If anyone thinks that punctuation is not important in the English language, it’s time to get rid of such misconceptions. There is a popular mem on the Internet that perfectly summarizes my point.
And today, as you may have guessed, I will talk about commas. Commas divide the sentence into separate independent clauses, phrases or words. They are irreplaceable when it comes to long sentences with numerous clauses and different points of view. So, it is important to remember several rules in order to avoid confusion on the reader’s part.
- Commas Are Necessary before Conjunctions
It is necessary to add commas before but, and, so, or, nor, for, yet if the sentence is long and consists of independent clauses.
E.g. Freelance academic writers around the world improve their writing skills by using online courses, but some of them don’t have constant internet connection to upgrade their knowledge all the time.
However, if it is a small sentence with two independent clauses, this rule can be ignored.
E.g. These academic writers are from India and those ones are from Pakistan.
In addition, you don’t have to put comma before a conjunction if it joins subjects or predicates.
Filipino academic writers and American proofreader make a great team that produces high quality content.
- Enumeration Also Needs Commas
When you list some items in your sentence, they surely must be separated by commas (if you end up your enumeration with words or phrases like and so forth, and the like, and so on, etc., they need commas before them). Add a comma before a conjunction that names the last item in your listing.
E.g. Clients usually order essays, research papers, dissertations, case studies, and so on.
- Restrictive and Nonrestrictive Clauses Are Picky
You need to understand the difference between restrictive and nonrestrictive clauses first. Restrictive clauses impact the general meaning of the sentence. It means that if you omit one of them, the sentence will focus on an entirely different thing. As a rule, it is used with the pronoun that and doesn’t require a comma.
E.g. The book that I have bought on the fair appears to be very useful.
Nonrestrictive clauses do not harm the meaning of the sentence if omitted. They are usually used with the pronoun which and require commas.

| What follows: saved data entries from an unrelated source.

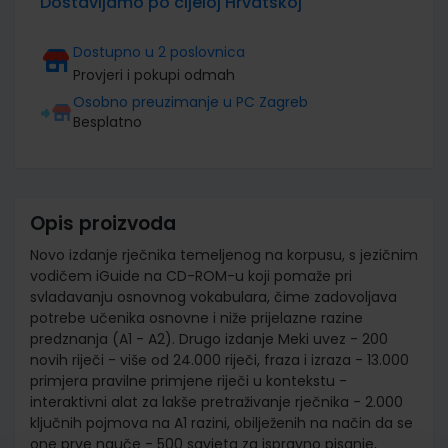
Dostavljamo po cijeloj Hrvatskoj
Dostupno u 2 poslovnica
Provjeri i pokupi odmah
Osobno preuzimanje u PC Zagreb
Besplatno
Opis proizvoda
Novo izdanje rječnika temeljenog na korpusu, s jezičnim
vodičem iGuide na CD-ROM-u koji pomaže pri
svladavanju osnovnog vokabulara, čime zadovoljava
potrebe učenika osnovne i niže prijelazne razine
predznanja (A1 - A2). Drugo izdanje Meki uvez - 200
novih riječi - više od 24.000 riječi, fraza i izraza - 13.000
primjera pravilne primjene riječi u kontekstu -
interaktivni alat za lakše pretraživanje rječnika - 2.000
ključnih pojmova na A1 razini, obilježenih na način da se
one prve nauče - 500 savjeta za ispravno pisanje,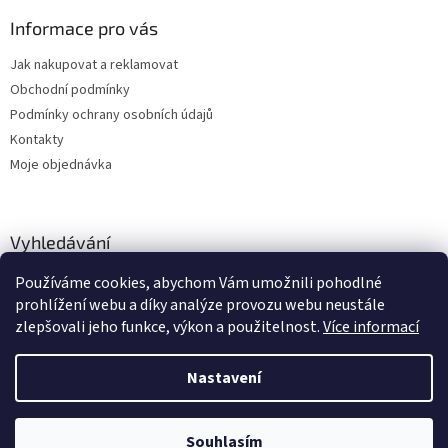
Informace pro vás
Jak nakupovat a reklamovat
Obchodní podmínky
Podmínky ochrany osobních údajů
Kontakty
Moje objednávka
Vyhledávání
Používáme cookies, abychom Vám umožnili pohodlné
HLEDAT
prohlížení webu a díky analýze provozu webu neustále
zlepšovali jeho funkce, výkon a použitelnost.
Více informací
Nastavení
Vytvořil Shoptet
Zboží vedeme skladem, dodání cca 24-48 hodin dle výběru dopravce a
Souhlasím
Copyright 2026
dstechnik.cz
. Všechna práva vyhrazena.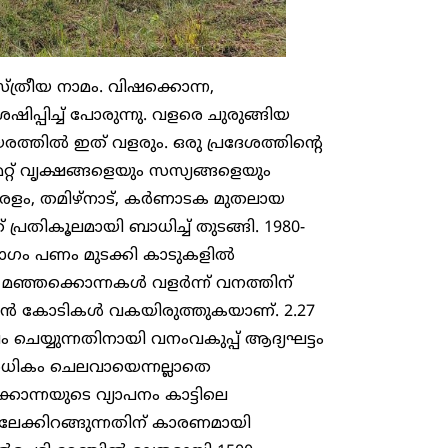
ത്രീയ നാമം. വിഷക്കൊന്ന,
്പിച്ച് പോരുന്നു. വളരെ ചുരുങ്ങിയ
യരത്തിൽ ഇത് വളരും. ഒരു പ്രദേശത്തിന്റെ
്റ് വൃക്ഷങ്ങളെയും സസ്യങ്ങളെയും
കേരളം, തമിഴ്നാട്, കർണാടക മുതലായ
തികൂലമായി ബാധിച്ച് തുടങ്ങി. 1980-
ഭാഗം പണം മുടക്കി കാടുകളിൽ
പിച്ച മഞ്ഞക്കൊന്നകൾ വളർന്ന് വനത്തിന്
റാൻ കോടികൾ വകയിരുത്തുകയാണ്. 2.27
യ്യുന്നതിനായി വനംവകുപ്പ് ആദ്യഘട്ടം
ധികം ചെലവായെന്നല്ലാതെ
്കൊന്നയുടെ വ്യാപനം കാട്ടിലെ
ലേക്കിറങ്ങുന്നതിന് കാരണമായി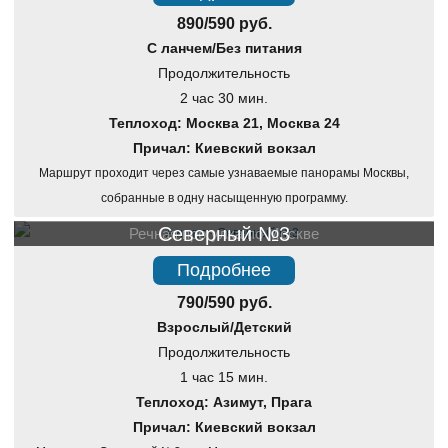
890/590 руб.
С ланчем/Без питания
Продолжительность
2 час 30 мин.
Теплоход: Москва 21, Москва 24
Причал: Киевский вокзал
Маршрут проходит через самые узнаваемые панорамы Москвы,
собранные в одну насыщенную программу.
Северный №3
Речная прогулка по Москве
Подробнее
790/590 руб.
Взрослый/Детский
Продолжительность
1 час 15 мин.
Теплоход: Азимут, Прага
Причал: Киевский вокзал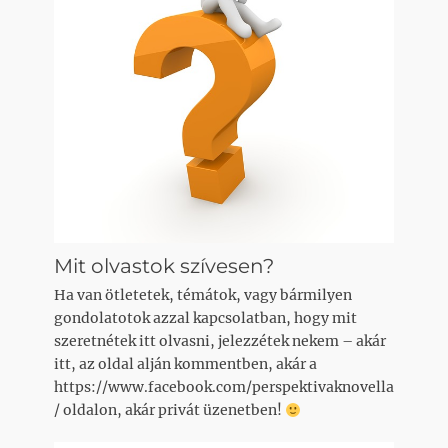
Mit olvastok szívesen?
Ha van ötletetek, témátok, vagy bármilyen
gondolatotok azzal kapcsolatban, hogy mit
szeretnétek itt olvasni, jelezzétek nekem – akár
itt, az oldal alján kommentben, akár a
https://www.facebook.com/perspektivaknovella
/ oldalon, akár privát üzenetben!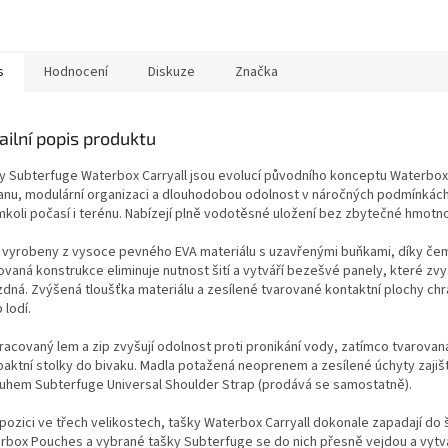
s
Hodnocení
Diskuze
Značka
ailní popis produktu
y Subterfuge Waterbox Carryall jsou evolucí původního konceptu Waterbox,
anu, modulární organizaci a dlouhodobou odolnost v náročných podmínkách.
mkoli počasí i terénu. Nabízejí plně vodotěsné uložení bez zbytečné hmot
 vyrobeny z vysoce pevného EVA materiálu s uzavřenými buňkami, díky čem
ovaná konstrukce eliminuje nutnost šití a vytváří bezešvé panely, které zvy
ázdná. Zvýšená tloušťka materiálu a zesílené tvarované kontaktní plochy ch
 lodí.
racovaný lem a zip zvyšují odolnost proti pronikání vody, zatímco tvarovan
aktní stolky do bivaku. Madla potažená neoprenem a zesílené úchyty zajiš
uhem Subterfuge Universal Shoulder Strap (prodává se samostatně).
spozici ve třech velikostech, tašky Waterbox Carryall dokonale zapadají do
rbox Pouches a vybrané tašky Subterfuge se do nich přesně vejdou a vytváře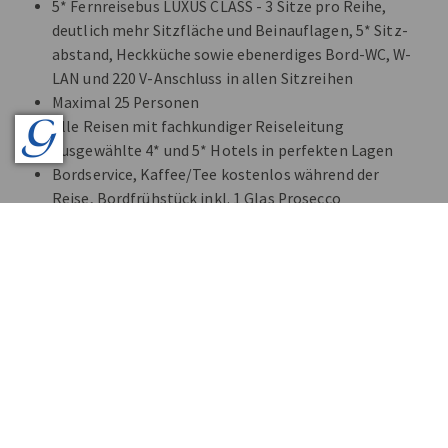
5* Fernreisebus LUXUS CLASS - 3 Sitze pro Reihe,
deutlich mehr Sitzfläche und Beinauflagen, 5* Sitz-
abstand, Heckküche sowie ebenerdiges Bord-WC, W-
LAN und 220 V-Anschluss in allen Sitzreihen
Maximal 25 Personen
Alle Reisen mit fachkundiger Reiseleitung
Ausgewählte 4* und 5* Hotels in perfekten Lagen
Bordservice, Kaffee/Tee kostenlos während der
Reise, Bordfrühstück inkl. 1 Glas Prosecco
Alles inklusive - auch Eintritte, Bettensteuern,
Citytaxes
Audio Guides bei allen Führungen
Reiseprogramme mit Kultur und Kulinarik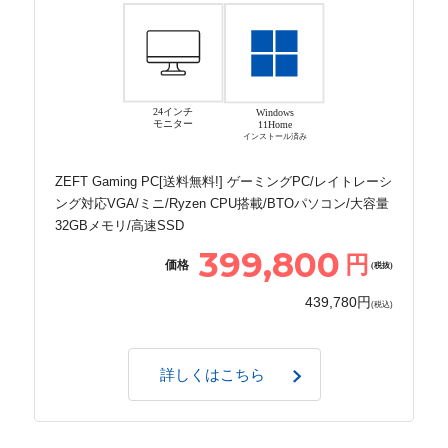
24インチ
Windows
モニター
11Home
インストール済み
ZEFT Gaming PC[送料無料!] ゲーミングPC/レイトレーシ
ング対応VGA/ミニ/Ryzen CPU搭載/BTOパソコン/大容量
32GBメモリ/高速SSD
399,800
円
価格
(税抜)
439,780円
(税込)
詳しくはこちら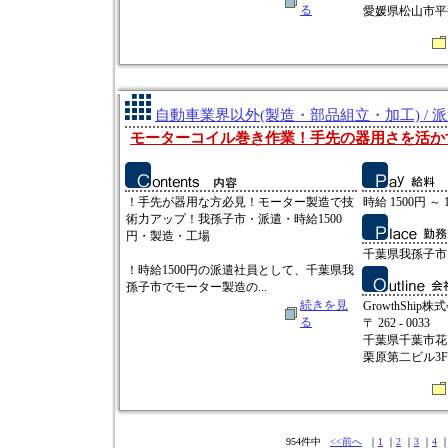
る
愛媛県松山市平井
自動車業界以外(製造・部品組立・加工) / 
モーターコイル巻き作業！手先の器用さを活か
！手先が器用な方必見！モーター製造で技
時給 1500円 ～ 
術力アップ！我孫子市・派遣・時給1500
円・製造・工場
千葉県我孫子市岡
！時給1500円の派遣社員として、千葉県我
孫子市でモーター製造の...
続きを見
GrowthShip株
る
〒 262 - 0033
千葉県千葉市花見
栗原第二ビル3F
954件中
<<前へ
｜
1
｜
2
｜
3
｜
4
｜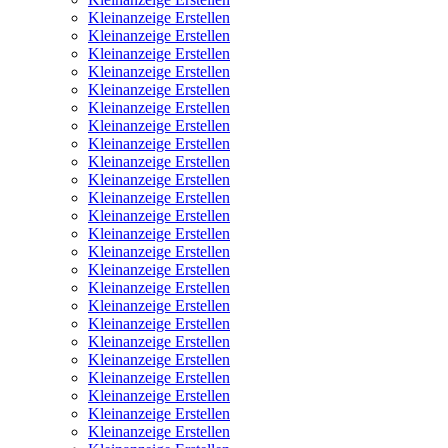
Kleinanzeige Erstellen
Kleinanzeige Erstellen
Kleinanzeige Erstellen
Kleinanzeige Erstellen
Kleinanzeige Erstellen
Kleinanzeige Erstellen
Kleinanzeige Erstellen
Kleinanzeige Erstellen
Kleinanzeige Erstellen
Kleinanzeige Erstellen
Kleinanzeige Erstellen
Kleinanzeige Erstellen
Kleinanzeige Erstellen
Kleinanzeige Erstellen
Kleinanzeige Erstellen
Kleinanzeige Erstellen
Kleinanzeige Erstellen
Kleinanzeige Erstellen
Kleinanzeige Erstellen
Kleinanzeige Erstellen
Kleinanzeige Erstellen
Kleinanzeige Erstellen
Kleinanzeige Erstellen
Kleinanzeige Erstellen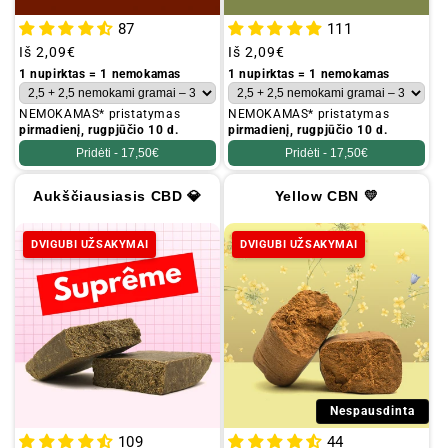
87
111
Įprastinė
Iš
2,09€
Įprastinė
Iš
2,09€
kaina
kaina
1 nupirktas = 1 nemokamas
1 nupirktas = 1 nemokamas
NEMOKAMAS* pristatymas
NEMOKAMAS* pristatymas
pirmadienį, rugpjūčio 10 d.
pirmadienį, rugpjūčio 10 d.
Pridėti -
17,50€
Pridėti -
17,50€
Aukščiausiasis CBD 💎
Yellow CBN 💛
DVIGUBI UŽSAKYMAI
DVIGUBI UŽSAKYMAI
Nespausdinta
109
44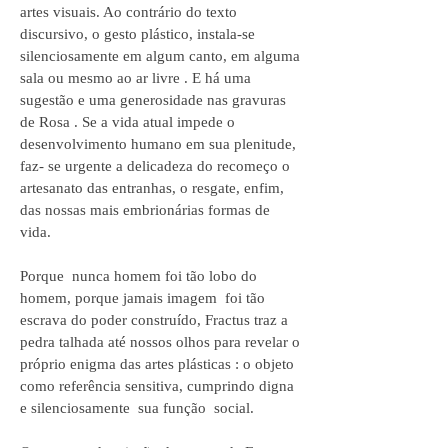
artes visuais. Ao contrário do texto
discursivo, o gesto plástico, instala-se
silenciosamente em algum canto, em alguma
sala ou mesmo ao ar livre . E há uma
sugestão e uma generosidade nas gravuras
de Rosa . Se a vida atual impede o
desenvolvimento humano em sua plenitude,
faz- se urgente a delicadeza do recomeço o
artesanato das entranhas, o resgate, enfim,
das nossas mais embrionárias formas de
vida.
Porque nunca homem foi tão lobo do
homem, porque jamais imagem foi tão
escrava do poder construído, Fractus traz a
pedra talhada até nossos olhos para revelar o
próprio enigma das artes plásticas : o objeto
como referência sensitiva, cumprindo digna
e silenciosamente sua função social.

E.g. This book for international students by Stephen Bailey, which I have bought on the fair, appears to be very useful.
- Other Situations When Commas Are Needed
If you have a long introductory phrase at the beginning of your sentence, clarifying additional comments, place-names, parenthetical elements, repeated words or appositives (a word or phrase that follows a noun and plays an explanatory role), they are all used with commas or paired commas.
It is important to remember about these rules if you want your writing to look proficient. Of course, there are more points and exceptions that demand a more thorough examination, but these are the most essential ones. Use them wisely.